Cache TTC pipeline results in a second OpenSearch index #533

@nickclyde

Description

@nickclyde

Summary

Add a result cache to the TTC Lambda pipeline so that repeat text candidates skip embedding, KNN, and reranking. Cache lives in a new OpenSearch index in the existing cluster, keyed by (normalized_text, data_field) with the final reranked LOINC Code as the value.

Motivation

Common lab test names (e.g. "Hemoglobin A1c", "BUN", "Creatinine") will likely repeat across eICRs. Currently every pipeline run pays for a SentenceTransformer encode, an OpenSearch KNN query, and a CrossEncoder rerank.
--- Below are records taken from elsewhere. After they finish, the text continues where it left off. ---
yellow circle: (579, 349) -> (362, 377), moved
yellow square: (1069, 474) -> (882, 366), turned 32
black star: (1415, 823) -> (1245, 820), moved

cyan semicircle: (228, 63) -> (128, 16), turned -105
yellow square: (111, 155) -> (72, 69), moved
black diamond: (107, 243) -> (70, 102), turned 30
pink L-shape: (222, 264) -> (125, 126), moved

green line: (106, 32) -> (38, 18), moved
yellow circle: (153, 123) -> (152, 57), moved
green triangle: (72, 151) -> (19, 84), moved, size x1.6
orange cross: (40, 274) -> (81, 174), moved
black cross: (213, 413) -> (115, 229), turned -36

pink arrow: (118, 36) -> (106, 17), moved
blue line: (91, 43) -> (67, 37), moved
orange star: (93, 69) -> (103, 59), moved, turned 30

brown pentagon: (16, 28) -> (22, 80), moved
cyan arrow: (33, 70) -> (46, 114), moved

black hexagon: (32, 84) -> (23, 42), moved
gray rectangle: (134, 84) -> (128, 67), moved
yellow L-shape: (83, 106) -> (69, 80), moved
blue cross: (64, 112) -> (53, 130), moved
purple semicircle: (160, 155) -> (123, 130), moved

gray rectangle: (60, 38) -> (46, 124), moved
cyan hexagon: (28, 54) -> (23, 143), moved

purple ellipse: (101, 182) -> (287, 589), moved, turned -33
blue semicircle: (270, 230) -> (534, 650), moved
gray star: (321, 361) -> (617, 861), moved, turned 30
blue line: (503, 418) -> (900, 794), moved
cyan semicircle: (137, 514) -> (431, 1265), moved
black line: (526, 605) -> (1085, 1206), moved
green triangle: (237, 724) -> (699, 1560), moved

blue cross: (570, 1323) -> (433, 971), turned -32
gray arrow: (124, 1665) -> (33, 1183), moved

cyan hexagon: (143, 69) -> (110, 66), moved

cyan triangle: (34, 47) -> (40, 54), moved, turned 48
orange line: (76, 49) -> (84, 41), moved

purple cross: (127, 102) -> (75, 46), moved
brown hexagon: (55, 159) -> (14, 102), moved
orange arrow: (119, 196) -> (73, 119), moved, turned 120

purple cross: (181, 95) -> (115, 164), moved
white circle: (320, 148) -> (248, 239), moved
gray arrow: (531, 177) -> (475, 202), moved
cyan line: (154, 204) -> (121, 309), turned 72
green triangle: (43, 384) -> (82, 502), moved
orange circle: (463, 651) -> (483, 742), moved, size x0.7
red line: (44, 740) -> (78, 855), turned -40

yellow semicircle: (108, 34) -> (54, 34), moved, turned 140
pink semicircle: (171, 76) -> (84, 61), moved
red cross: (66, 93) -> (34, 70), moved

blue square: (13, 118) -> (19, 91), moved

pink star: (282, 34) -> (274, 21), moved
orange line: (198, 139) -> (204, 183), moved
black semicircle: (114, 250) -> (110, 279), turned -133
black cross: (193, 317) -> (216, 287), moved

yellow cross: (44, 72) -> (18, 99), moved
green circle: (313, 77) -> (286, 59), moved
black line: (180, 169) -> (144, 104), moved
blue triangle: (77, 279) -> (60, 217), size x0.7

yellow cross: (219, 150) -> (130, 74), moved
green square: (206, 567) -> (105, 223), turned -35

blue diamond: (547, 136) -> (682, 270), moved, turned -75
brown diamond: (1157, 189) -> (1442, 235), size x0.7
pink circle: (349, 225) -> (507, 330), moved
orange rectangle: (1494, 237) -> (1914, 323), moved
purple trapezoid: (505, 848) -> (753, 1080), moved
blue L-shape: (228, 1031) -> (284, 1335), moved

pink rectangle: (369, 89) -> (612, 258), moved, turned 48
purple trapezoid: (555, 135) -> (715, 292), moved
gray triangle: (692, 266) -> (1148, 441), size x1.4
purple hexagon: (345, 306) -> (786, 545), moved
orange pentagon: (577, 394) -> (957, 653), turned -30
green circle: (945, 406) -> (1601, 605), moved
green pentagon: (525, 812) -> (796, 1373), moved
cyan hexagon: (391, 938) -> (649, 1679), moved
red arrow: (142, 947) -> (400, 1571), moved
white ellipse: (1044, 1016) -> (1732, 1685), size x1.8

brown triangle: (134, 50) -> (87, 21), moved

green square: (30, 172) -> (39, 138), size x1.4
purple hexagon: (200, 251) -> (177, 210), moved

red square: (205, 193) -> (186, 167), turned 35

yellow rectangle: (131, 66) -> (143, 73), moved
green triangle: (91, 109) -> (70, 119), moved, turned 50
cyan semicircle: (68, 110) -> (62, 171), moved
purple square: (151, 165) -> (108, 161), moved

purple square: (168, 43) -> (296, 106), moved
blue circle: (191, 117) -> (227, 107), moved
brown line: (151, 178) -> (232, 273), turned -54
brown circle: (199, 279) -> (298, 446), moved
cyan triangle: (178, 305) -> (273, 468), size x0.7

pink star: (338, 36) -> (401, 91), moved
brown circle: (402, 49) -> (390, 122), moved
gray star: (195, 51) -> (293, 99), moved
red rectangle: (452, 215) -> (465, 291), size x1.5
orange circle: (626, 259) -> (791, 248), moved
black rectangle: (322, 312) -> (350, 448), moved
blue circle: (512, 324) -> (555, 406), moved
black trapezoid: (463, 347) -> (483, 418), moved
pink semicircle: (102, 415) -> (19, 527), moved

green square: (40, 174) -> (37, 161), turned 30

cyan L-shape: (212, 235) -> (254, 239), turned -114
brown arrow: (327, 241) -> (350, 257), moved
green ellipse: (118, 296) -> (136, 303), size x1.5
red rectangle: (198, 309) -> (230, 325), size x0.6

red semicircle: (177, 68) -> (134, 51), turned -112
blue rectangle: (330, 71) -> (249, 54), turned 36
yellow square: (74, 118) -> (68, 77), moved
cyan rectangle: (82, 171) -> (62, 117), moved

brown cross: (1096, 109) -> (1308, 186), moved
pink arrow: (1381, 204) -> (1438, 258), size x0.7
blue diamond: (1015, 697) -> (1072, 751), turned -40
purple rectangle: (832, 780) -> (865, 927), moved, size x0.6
The pipeline output is deterministic on (candidate text, data field), so a content-addressable cache eliminates the redundant work without changing semantics.

Proposed design

New cache index (ttc-result-cache, same OpenSearch domain, no KNN field):

{
  "mappings": {
    "properties": {
      "cache_key":   {"type": "keyword"},
      "text":        {"type": "keyword"},
      "data_field":  {"type": "keyword"},
      "code":        {"type": "object", "enabled": false},
      "score":       {"type": "float"},
      "cached_at":   {"type": "date"}
    }
  }
}

Key: sha256(text.strip().lower() + "|" + data_field.value), used as the OpenSearch doc _id.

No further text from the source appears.